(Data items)

▼

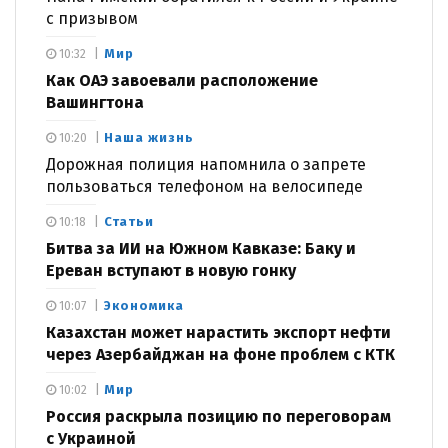
с призывом
Мир
10:32
Как ОАЭ завоевали расположение
Вашингтона
Наша жизнь
10:20
Дорожная полиция напомнила о запрете
пользоваться телефоном на велосипеде
Статьи
10:18
Битва за ИИ на Южном Кавказе: Баку и
Ереван вступают в новую гонку
Экономика
10:07
Казахстан может нарастить экспорт нефти
через Азербайджан на фоне проблем с КТК
Мир
10:02
Россия раскрыла позицию по переговорам
с Украиной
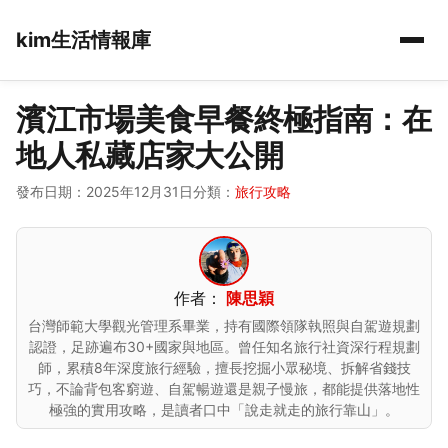
kim生活情報庫
濱江市場美食早餐終極指南：在
地人私藏店家大公開
發布日期：2025年12月31日
分類：
旅行攻略
作者：
陳思穎
台灣師範大學觀光管理系畢業，持有國際領隊執照與自駕遊規劃
認證，足跡遍布30+國家與地區。曾任知名旅行社資深行程規劃
師，累積8年深度旅行經驗，擅長挖掘小眾秘境、拆解省錢技
巧，不論背包客窮遊、自駕暢遊還是親子慢旅，都能提供落地性
極強的實用攻略，是讀者口中「說走就走的旅行靠山」。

▲

> _TASK PROMPT_
Since the copy must contain no pictures, return only the text of the records, exactly as it stands.

> _FINISHED EXERCISE_
с призывом
Мир
10:32
Как ОАЭ завоевали расположение
Вашингтона
Наша жизнь
10:20
Дорожная полиция напомнила о запрете
пользоваться телефоном на велосипеде
Статьи
10:18
Битва за ИИ на Южном Кавказе: Баку и
Ереван вступают в новую гонку
Экономика
10:07
Казахстан может нарастить экспорт нефти
через Азербайджан на фоне проблем с КТК
Мир
10:02
Россия раскрыла позицию по переговорам
с Украиной
kim生活情報庫
濱江市場美食早餐終極指南：在
地人私藏店家大公開
發布日期：2025年12月31日
分類：
旅行攻略
作者：
陳思穎
台灣師範大學觀光管理系畢業，持有國際領隊執照與自駕遊規劃
認證，足跡遍布30+國家與地區。曾任知名旅行社資深行程規劃
師，累積8年深度旅行經驗，擅長挖掘小眾秘境、拆解省錢技
巧，不論背包客窮遊、自駕暢遊還是親子慢旅，都能提供落地性
極強的實用攻略，是讀者口中「說走就走的旅行靠山」。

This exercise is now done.